Um die Platte zu reinigen, saugen Sie alle Larven dort ab, wo sie sich verstreut haben. Berechnen Sie nun die prozentuale Verteilung der Larven in jeder Zone mit Hilfe einer Bildanalysesoftware. Ziehen Sie alle zwei Zentimeter Linien, basierend auf den Abgrenzungen auf der Testplatte, und zählen Sie die Anzahl der Larven in jeder Zone.

Ignorieren Sie bei der Zählung Larven, die in Rillen mit einem Abstand von 0,5 Zentimetern von jeder Kante verteilt sind, da die Geldicke und die Temperaturbedingungen in der Nähe der Kante nicht einheitlich sind. Bei 18 Grad Celsius bis 28 Grad Celsius wurde ein einseitiger Gradient mit Wasserbädern von 16,8 Grad Celsius und 31 Grad Celsius erzeugt. Es zeigte sich, dass die Temperaturverteilung entlang des Gradienten nahezu linear ist.

Kontrolllarven wurden in verschiedenen Altersstufen untersucht. Die erste, zweite und frühe dritte Larve des Stadiums zeigten Spitzenpräferenzen für die 24-Grad-Celsius-Zone. In der Mitte des dritten Stadiums sammelten sich die meisten Larven im 18-Grad-Celsius-Bereich an.

Nicht wandernde Larven im späten Drittel des Stadiums waren dicht gedrängt in der 18-Grad-Celsius-Zone. Die Neigung zur Akkumulation in der 18-Grad-Celsius-Zone im Kontrollstamm, bei dem es sich um White 1118 handelte, war nicht auf einen Kanteneffekt zurückzuführen, da sich die Larven des späten Drittels immer noch in der 18-Grad-Celsius-Zone ansammelten, wobei ein bidirektionaler Gradient verwendet wurde. Als wir Larven im späten Drittel des Stadiums analysierten, die Mutationen beherbergten, die für die Temperaturunterscheidung erforderlich sind, änderten sich die Ergebnisse.
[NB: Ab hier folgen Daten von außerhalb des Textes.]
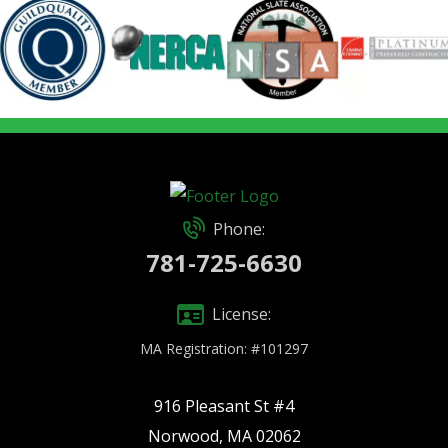
Phone:
781-725-6630
License:
MA Registration: #101297
916 Pleasant St #4
Norwood, MA 02062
Larven mit einer Nullmutation in trpA1, die gleichmäßig über den gesamten Gradienten von 18 Grad Celsius bis 28 Grad Celsius verteilt sind. Larven, denen nur die A- und B-Isoformen oder die C- und D-Isoformen von trpA1 fehlten, zeigten ebenfalls starke Beeinträchtigungen. Larven mit einer Mutation in einem von zwei Genen, die für Phospholipase c beta, norpA, kodieren, wurden ebenfalls gestört.

Larven mit einer Mutation in einem Gen, das für die andere Phospholipase c beta, plc21c, kodiert, verhielten sich jedoch normal. Nachdem Sie sich dieses Video angesehen haben, sollten Sie ein klares Verständnis davon haben, wie Sie mit einem kontinuierlichen thermischen Gradienten reproduzierbare Ergebnisse erzielen können, der es Ihnen ermöglicht, die Temperaturpräferenzen von Wildtyp- und mutierten Drosophila-Larven zu vergleichen. Einmal gemeistert, kann diese Technik in 30 Minuten für einen einzigen Assay durchgeführt werden.

Bei diesem Verfahren ist es wichtig, auf den Zustand der Fliegenfläschchen zu achten und die Larven nicht zu verwenden, wenn sie ausgetrocknet sind. Diese Technik vereinfacht die Entdeckung neuer Gene, die Drosophila-Larven benötigen, um ihre Lieblingstemperatur im angenehmen Bereich zu wählen.